Ondate di calore, Stefani estende l’ordinanza a tutela dei lavoratori

Il presidente della Regione del Veneto, Alberto Stefani, ha oggi integrato, con unas ordinanda ad hoc, l’estensione a ulteriori categorie le disposizioni “di carattere contingibile e urgente” in merito alla salute dei lavoratori, adottate con la precedente ordinanza dello scorso 16 giugno.
Le misure relative all’attività lavorativa svolta nel settore agricolo e florovivaistico, nonché nei cantieri edili all’aperto e nelle cave in condizioni di esposizione prolungata alle alte temperature, sono così da oggi estese anche “a tutte le attività lavorative svolte nei cantieri stradali, nella logistica di piazzale e nella consegna di beni per conto altrui, in ambito urbano, con l’ausilio di velocipedi o veicoli a motore a due ruote“.
Una scelta dovuta all’intensificarsi del rischio da stress termico a causa del perdurare da più settimane delle condizioni climatiche con elevate temperature. Anche queste nuove categorie, infatti, riguardano lavori che vengono svolti essenzialmente all’aperto senza possibilità per i lavoratori di ripararsi dal sole e dalla calura nei momenti della giornata caratterizzati da un notevole innalzamento della temperatura.
L’ordinanza, inoltre, estende le disposizioni anche alle attività lavorative che si svolgono nei luoghi indoor di produzione del vetro artistico. Queste attività, infatti, comportano criticità uniche quali l’esposizione continua a calore radiante, in quanto gli operatori lavorano costantemente a ridosso di forni fusori ad altissime temperature. Pertanto, la presenza di un microclima estremo negli ambienti di lavoro a causa dell’innalzamento delle temperature estive, determina livelli di calore nei locali interni tali da diventare estremamente pericolosi per la salute, l’incolumità e la sicurezza.

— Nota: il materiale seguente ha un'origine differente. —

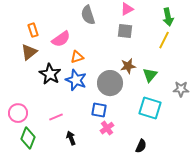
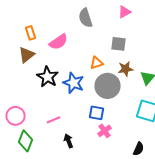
gray square: (125, 31) -> (118, 44), moved
orange triangle: (77, 57) -> (96, 63), moved

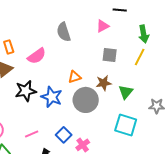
gray square: (118, 44) -> (110, 55), moved
black star: (48, 77) -> (26, 91), turned 30
blue square: (96, 113) -> (64, 135), moved, turned 35

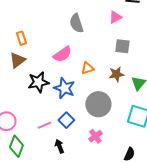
pink semicircle: (37, 56) -> (62, 54), moved
gray circle: (86, 100) -> (98, 104), moved
blue square: (64, 135) -> (66, 120), moved

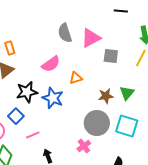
pink triangle: (115, 17) -> (91, 38), moved, size x1.5
brown star: (116, 74) -> (106, 96), moved
gray circle: (98, 104) -> (97, 123), moved
blue square: (66, 120) -> (16, 116), moved

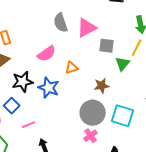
green triangle: (127, 93) -> (123, 64), moved
pink cross: (84, 146) -> (91, 136), moved

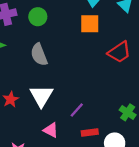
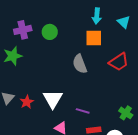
gray semicircle: (39, 55) -> (80, 64), moved
purple line: (77, 110) -> (83, 111), turned 64

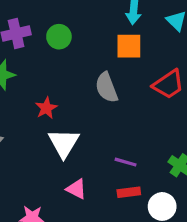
red star: (27, 102) -> (46, 108), moved
purple line: (83, 111) -> (126, 162), moved

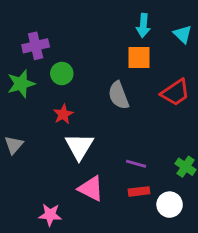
green circle: (59, 37) -> (62, 74), moved
pink triangle: (76, 189) -> (91, 189), size x1.4

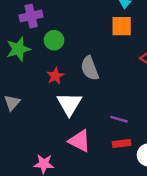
gray semicircle: (119, 95) -> (90, 68), moved

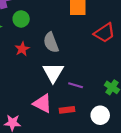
white triangle: (69, 104) -> (53, 72), moved
red rectangle: (122, 143) -> (67, 110), moved

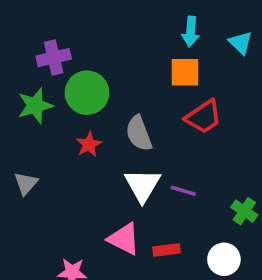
green circle: (21, 19) -> (87, 93), size x1.5
red trapezoid: (104, 33) -> (204, 117), moved
purple line: (76, 85) -> (183, 191), moved

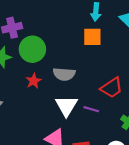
red trapezoid: (204, 117) -> (112, 88), moved
gray semicircle: (139, 133) -> (64, 74), turned -65

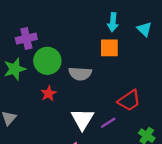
gray semicircle: (64, 74) -> (80, 74), moved
purple line: (91, 109) -> (108, 123), turned -49

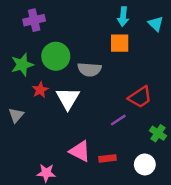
purple cross: (26, 39) -> (34, 20), moved
red star: (49, 94) -> (40, 90), moved
white triangle: (82, 119) -> (68, 98), moved

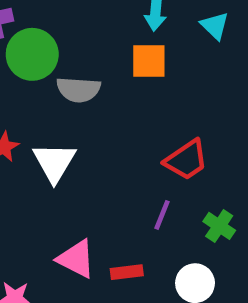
green circle: (56, 56) -> (32, 54), moved
gray semicircle: (89, 69) -> (78, 90), moved
purple line: (118, 120) -> (162, 215), moved, turned -35

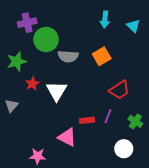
orange square: (149, 61) -> (102, 56), moved, turned -30
red rectangle: (127, 272) -> (87, 120), moved

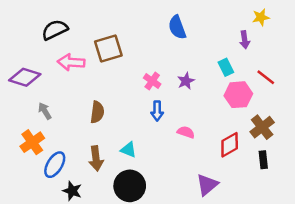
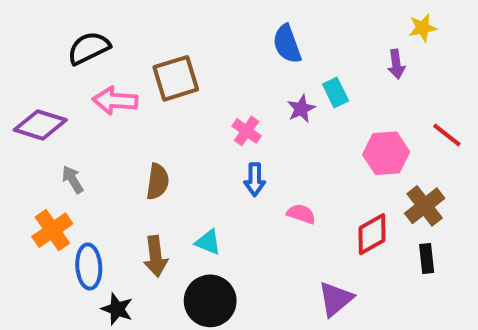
cyan rectangle: (226, 67) -> (336, 93), moved
red line: (266, 77) -> (447, 135), moved
purple star: (186, 81) -> (301, 109), moved
blue ellipse: (55, 165) -> (89, 266), turned -35

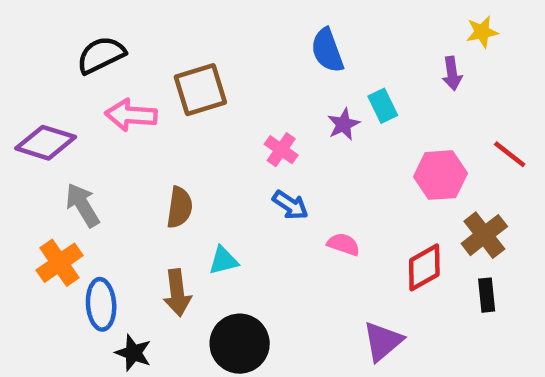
gray arrow: (73, 180) -> (83, 205), size x1.4
blue arrow: (255, 180) -> (290, 205), turned -56
cyan triangle: (208, 242) -> (223, 260), moved, turned -36

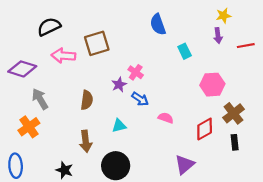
yellow star: (482, 32) -> (224, 16), moved
purple star: (343, 124) -> (119, 85), moved
red line: (510, 154) -> (246, 46), moved, turned -48
cyan triangle: (223, 260) -> (119, 126), moved
blue ellipse: (101, 304) -> (16, 166), moved

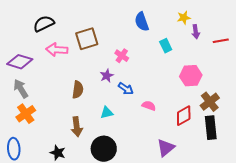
yellow star: (224, 16) -> (184, 18), moved
pink cross: (136, 72) -> (122, 56), moved
gray arrow: (40, 99) -> (21, 89), moved
black rectangle: (235, 142) -> (211, 128), size x1.6

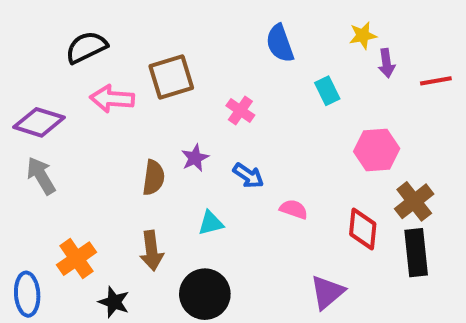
purple star: (107, 76) -> (195, 158), moved
orange cross: (26, 114) -> (77, 259), moved
red diamond: (184, 116) -> (363, 229), turned -55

Il documento, peraltro, raccomanda ai datori di lavoro di valutare nell’ambito dell’organizzazione, la rimodulazione degli orari di svolgimento delle prestazioni.
Il nuovo provvedimento, in vigore dal 2 luglio fino al 31 agosto, quindi, vieta lo svolgimento dell’attività lavorativa in condizioni di esposizione prolungata al sole dalle ore 12:30 alle 16, sull’intero territorio regionale. Tutto questo ha valore nelle giornate e nelle aree del Veneto in cui il sistema di previsione del rischio elaborato dal progetto Worklimate (Inail-Cnr) segnali un livello di rischio “alto” (ore 12) per i lavoratori esposti al sole e impegnati in attività fisica intensa.
L’ordinanza conferma l’applicazione nei casi in cui, nonostante l’adozione delle misure di prevenzione previste dalla normativa vigente e dalle linee guida regionali, permangano rischi rilevanti per la salute dei lavoratori derivanti dall’esposizione al calore. Restano validi eventuali accordi aziendali che prevedano misure di tutela equivalenti o più tutelanti per i lavoratori.
La Regione raccomanda inoltre il ricorso alle Linee di indirizzo in tutte le attività svolte all’aperto e negli ambienti chiusi non climatizzati influenzati dalle condizioni meteorologiche esterne. Sono esclusi dal divieto gli interventi di pubblica utilità, protezione civile e salvaguardia della pubblica incolumità effettuati dalle Pubbliche Amministrazioni, dai concessionari di pubblico servizio e dai relativi appaltatori, purché siano adottate adeguate misure organizzative e di sicurezza per ridurre il rischio da esposizione al caldo da parte dei datori di lavoro.